Figure 12. Placental domains and their associated clinical phenotypes lead to clustering of intermediate monocyte gene expression.

There were 3 major groups based on hierarchical clustering of intermediate monocyte gene expression (n = 66). The groups were composed primarily of term infants (Group B), preterm infants with acute chorioamnionitis and placental inflammation (Group C), and preterm infants with MVM and preeclampsia (Group A). There were 3549 differentially expressed genes based on DeSeq2, using FDR < 0.05 and 2-fold change. The genes in Cluster 1 were involved in inflammatory biological processes and cell signaling. The genes in Cluster 2 were involved in cell proliferation and cell adhesion. Cluster 3 contained genes related to cytokine signaling and leukocyte degranulation. Cluster 4 and Cluster 5 contained genes involved in transcription and translational processes.

Figure 13. WGCNA of placental domains and their associated clinical phenotypes reveal unique cluster of intermediate monocyte gene expression.

WGCNA of intermediate monocytes samples (n = 34) with available placental pathology and pregnancies complicated by clinical findings associated with that placental pathology reveals 5 modules. The genes Module 1 (M1), M2, and M3 were highly expressed in the inflammation group. The genes in this group were associated with biological processes involved in monocyte chemotaxis, cell adhesion, and hemostasis. M4 had higher levels of expression in intermediate monocytes from the preterm group with vascular lesions and healthy premature infants. These genes were related to IFN signaling and signal transduction.

Figure 14. Chronic placental inflammation with preeclampsia leads to unique clustering of intermediate monocyte gene expression.
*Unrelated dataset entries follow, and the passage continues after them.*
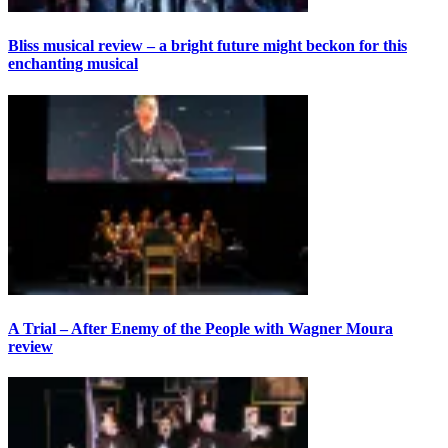
Bliss musical review – a bright future might beckon for this
enchanting musical
A Trial – After Enemy of the People with Wagner Moura
review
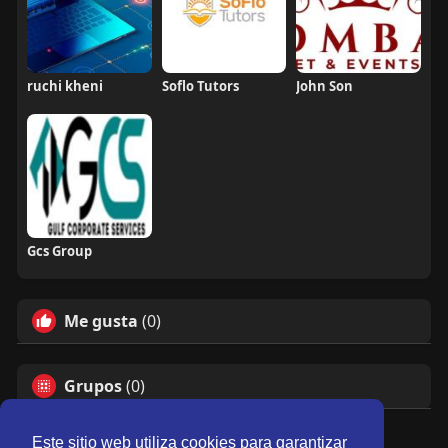
ruchi kheni
Soflo Tutors
John Son
Gcs Group
Me gusta
(0)
Grupos
(0)
Este sitio web utiliza cookies para garantizar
Intermediate monocytes (n = 23) with known placental pathology and associated clinical features also divided into 3 hierarchical clusters. Group A was composed of preterm deliveries complicated by preeclampsia and placental vascular lesions. Group B was composed of preterm deliveries complicated by preeclampsia and placental vascular lesions, and this group’s patients also had high degree chronic inflammatory lesions. Group C was composed of preterm deliveries with chorioamnionitis and placental inflammation. Genes related to leukocyte activity, function, migration, and degranulation were upregulated in Group C. Genes related to lipid metabolism and organic cyclic compound processing were upregulated in Groups A and B. There were 1852 differentially expressed genes based on an FDR < 0.05 and 2-fold change using DeSeq2.

Figure 15. Nonclassical monocyte gene expression clusters by GA.

Nonclassical monocytes (n = 24) divided into 2 major hierarchical cluster. One cluster was composed primarily of samples obtained from preterm deliveries with MVM on placental pathology (Group A). The second cluster contained samples from term deliveries with presumed normal placental pathology (Group B). Based on DeSeq2, 1938 genes were differentially expressed using FDR < 0.05 and 2-fold change. There were 2 major gene clusters based on k-means clustering. The genes in Cluster B were upregulated in Group A, and these genes were related to leukocyte adhesion to vascular endothelial cells and leukocyte tethering.

Figure 16. VEGFA gene expression levels positively correlate with VEGFA plasma serum levels and GA.

Plasma VEGFA and monocyte gene expression of VEGFA was found to be significantly increased in samples obtained from term deliveries relative to samples obtained from preterm deliveries exposed to MVM (n = 24). Plasma VEGFA and monocyte expression of VEGFA was also significantly higher in samples exposed to inflammation compared with MVM. P < 0.002 using Bonferroni’s correction was used to determine significance for serum VEGFA concentration.